So speaking of "mastery":
I wanted to know how to clone a single folder in a Git repository. Having done this before, I knew that there was some incantation I needed to make to the git CLI to do it, but I couldn't remember what it was.
I'm very anti-AI for a number of reasons, but I've been trying to use it here and there to give it the benefit of the doubt and avoid becoming a _complete_ dinosaur. (I was very anti-vim ages ago when I learned emacs; I spent two weeks with vim and never looked back. I apply this philosophy to almost everything as a result.)
I asked Qwen3-235B (reasoning) via Kagi Assistant how I could do this. It gave me a long block of text back that told me to do the thing I didn't want it to do: mkdir a directory, clone into it, move the directory I wanted into the root of the directory, delete everything else.
When I asked it if it was possible to do this without creating the directory, it, incorrectly, told me that it was not. It used RAG-retrieved content in its chain of thought, for what that's worth.
It took me only 30 seconds or so to find the answer I wanted on StackOverflow. It was the second most popular answer in the thread. (git clone --filter=tree: --depth=0, then git sparse-checkout set --no-cone $FOLDER, found here: https://stackoverflow.com/a/52269934)
I nudged the Assistant a smidge more by asking it if there was a subcommand I could use instead. It, then, suggested "sparse-checkout init", which, according to the man page for this subcommand, is deprecated in favor of "set". (I went to the man page to understand what the "cone" method was and stumbled on that tidbit.)
THIS is the thing that disappoints me so much about LLMs being heralded as the next generation of search. Search engines give you many, many sources to guide you to the correct answer if you're willing to do the work. LLM services tell you what the "answer" is, even if it's wrong. You get potential misinformation back while also turning your brain off and learning less; a classic lose-lose.
ChatGPT, Gemini, and Claude all point me to a plethora of sources for most of my questions that I can click through and read. They're also pretty good at both basic and weird git issues for me. Not perfect, but pretty good.
Also part of the workflow of using AI is accepting that your initial prompts might not get the right answer. It's important to scan the answer like you did and use intuition to know 'this isn't right', then try again. Just like we learned how to type in good search queries, we'll also learn how to write good prompts. Sands will shift frequently at first, with prompt strategies that worked well yesterday requiring a different strategy tomorrow, but eventually it will stabilize like search query strategies did.

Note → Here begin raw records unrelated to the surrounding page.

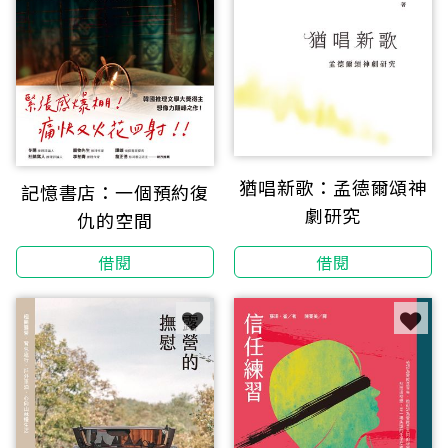
猶唱新歌：孟德爾頌神
記憶書店：一個預約復
劇研究
仇的空間
借閱
借閱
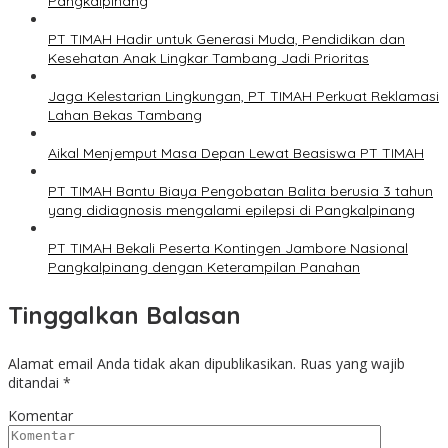
Pangkalpinang
PT TIMAH Hadir untuk Generasi Muda, Pendidikan dan
Kesehatan Anak Lingkar Tambang Jadi Prioritas
Jaga Kelestarian Lingkungan, PT TIMAH Perkuat Reklamasi
Lahan Bekas Tambang
Aikal Menjemput Masa Depan Lewat Beasiswa PT TIMAH
PT TIMAH Bantu Biaya Pengobatan Balita berusia 3 tahun
yang didiagnosis mengalami epilepsi di Pangkalpinang
PT TIMAH Bekali Peserta Kontingen Jambore Nasional
Pangkalpinang dengan Keterampilan Panahan
Tinggalkan Balasan
Alamat email Anda tidak akan dipublikasikan.
Ruas yang wajib
ditandai
*
Komentar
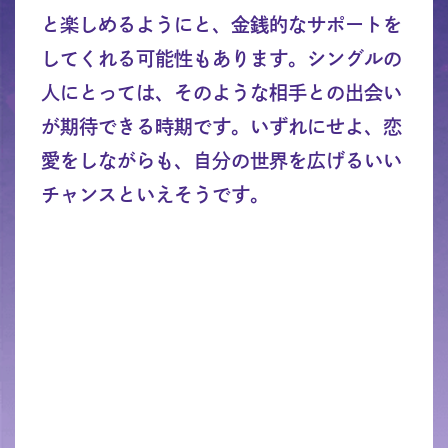
と楽しめるようにと、金銭的なサポートを
してくれる可能性もあります。シングルの
人にとっては、そのような相手との出会い
が期待できる時期です。いずれにせよ、恋
愛をしながらも、自分の世界を広げるいい
チャンスといえそうです。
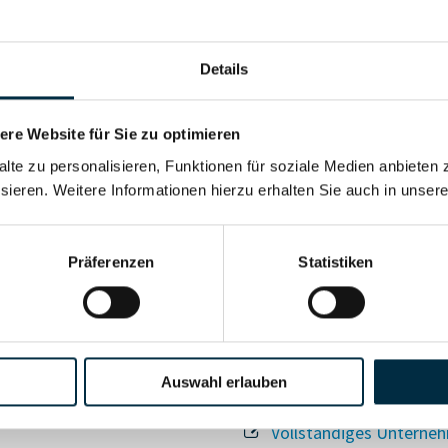
Details
re Website für Sie zu optimieren
alte zu personalisieren, Funktionen für soziale Medien anbieten 
Für registrierte Nutzer
sieren. Weitere Informationen hierzu erhalten Sie auch in unser
Vollständiges Unterneh
Präferenzen
Statistiken
Auswahl erlauben
Vollständiges Unterneh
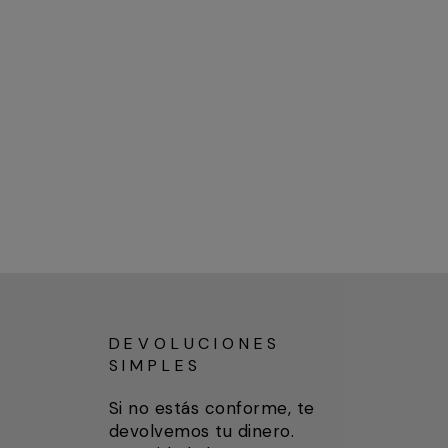
DEVOLUCIONES
SIMPLES
Si no estás conforme, te
devolvemos tu dinero.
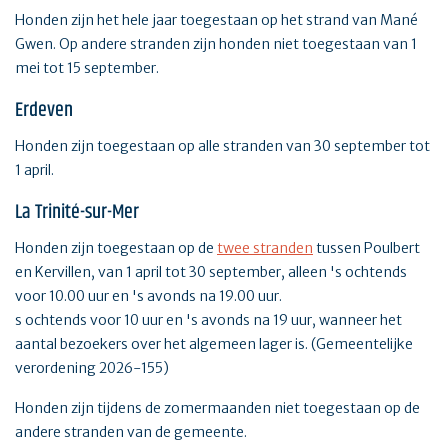
Honden zijn het hele jaar toegestaan op het strand van Mané
Gwen. Op andere stranden zijn honden niet toegestaan van 1
mei tot 15 september.
Erdeven
Honden zijn toegestaan op alle stranden van 30 september tot
1 april.
La Trinité-sur-Mer
Honden zijn toegestaan op de
twee stranden
tussen Poulbert
en Kervillen, van 1 april tot 30 september, alleen 's ochtends
voor 10.00 uur en 's avonds na 19.00 uur.
s ochtends voor 10 uur en 's avonds na 19 uur, wanneer het
aantal bezoekers over het algemeen lager is. (Gemeentelijke
verordening 2026-155)
Honden zijn tijdens de zomermaanden niet toegestaan op de
andere stranden van de gemeente.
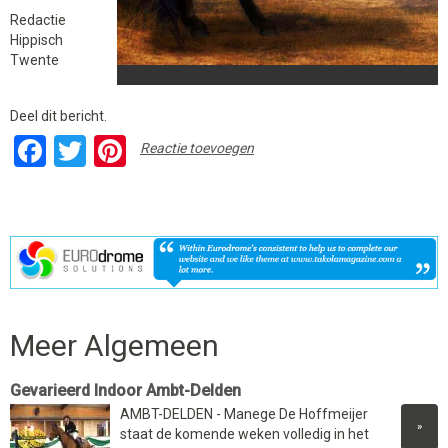
Redactie
Hippisch
Twente
Deel dit bericht.
Facebook
Twitter
Pinterest
Reactie toevoegen
Meer Algemeen
Gevarieerd Indoor Ambt-Delden
AMBT-DELDEN - Manege De Hoffmeijer
»
staat de komende weken volledig in het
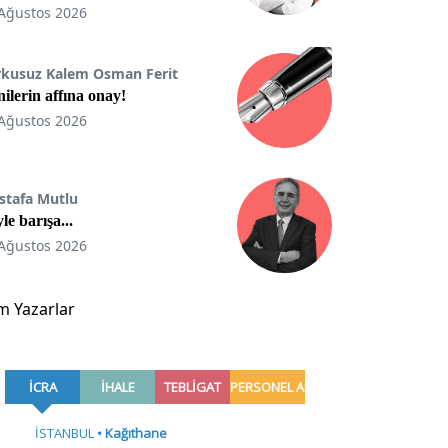
Ağustos 2026
rkusuz Kalem Osman Ferit
ilerin affına onay!
Ağustos 2026
stafa Mutlu
le barışa...
Ağustos 2026
m Yazarlar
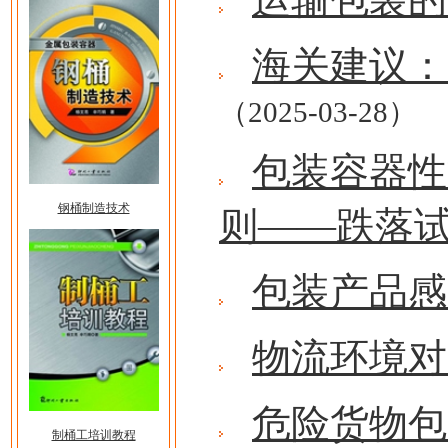
海关建议：
（2025-03-28）
包装容器性
钢桶制造技术
则——跌落
包装产品感
物流环境
危险货物包
制桶工培训教程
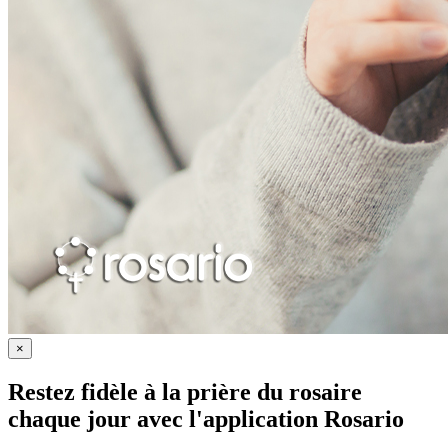
×
Restez fidèle à la prière du rosaire
chaque jour avec
l'application Rosario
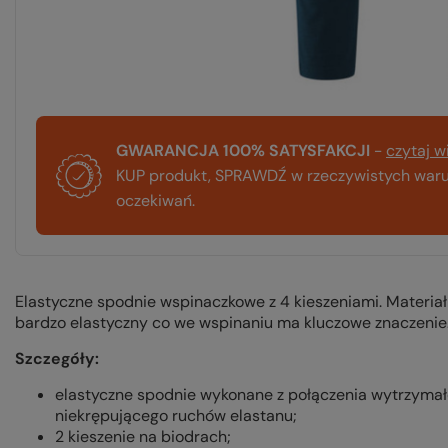
GWARANCJA 100% SATYSFAKCJI
-
czytaj w
KUP produkt, SPRAWDŹ w rzeczywistych warun
oczekiwań.
Elastyczne spodnie wspinaczkowe z 4 kieszeniami. Materiał
bardzo elastyczny co we wspinaniu ma kluczowe znaczenie
Szczegóły:
elastyczne spodnie wykonane z połączenia wytrzymał
niekrępującego ruchów elastanu;
2 kieszenie na biodrach;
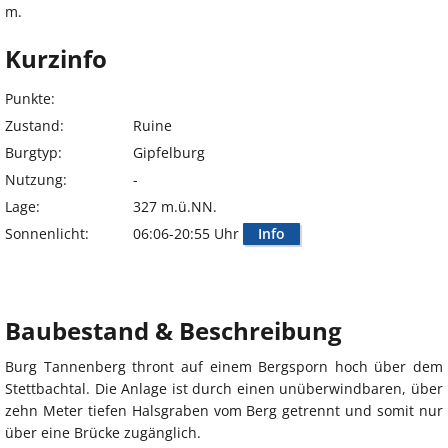
m.
Kurzinfo
Punkte:
Zustand:
Ruine
Burgtyp:
Gipfelburg
Nutzung:
-
Lage:
327 m.ü.NN.
Sonnenlicht:
06:06-20:55 Uhr
Info
Baubestand & Beschreibung
Burg Tannenberg thront auf einem Bergsporn hoch über dem
Stettbachtal. Die Anlage ist durch einen unüberwindbaren, über
zehn Meter tiefen Halsgraben vom Berg getrennt und somit nur
über eine Brücke zugänglich.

_I_ know that the answer provided by the prompt isn't quite right because I have enough experience with the Git CLI to know that it wasn't quite right.
Someone who doesn't use the Git CLI at all and is relying on an LLM to do it will not know that. There's also no reason for them to search beyond the LLM or use the LLM to go deeper because the answer is "good enough."
That's the point of what I'm trying to make. You don't know what you don't know.
Trying different paths that might go down dead ends is part of the learning process. LLMs short-circuit that. This is fine if you think that learning isn't valuable in, this case, software development. I think it is.
<soapbox>
More specifically, I think that this will, in the long term, create a pyramidal economy where engineers like you and I who learned "the old way" will reap most of the rewards while everyone else coming into the industry will fight for scraps.
I suppose this is fine if you think that this is just the natural order of things. I do not.
Tech is one of, if not the only, career path(s) that could give almost anyone a very high quality of life (at least in the US) without gatekeeping people behind the school they attend (i.e. being born into the right social strata, basically), many years of additional education and even more years of grinding like law, medicine and consulting do.
I'm very saddened to see this going away while us in the old guard cheer its destruction (because our jobs will probably be safe regardless).
</soapbox>
I also disagree with the claim that the LLM gives you a "plethora" of sources. The search I used gave me three [^0]. A search on the same topic gave me more than 15. [^1]
Yes, the 15 it gives me are all over the quality map, but I have much information at my disposal to find the answer I'm looking for. It also doesn't proport to be "the answer," like LLMs tend to do.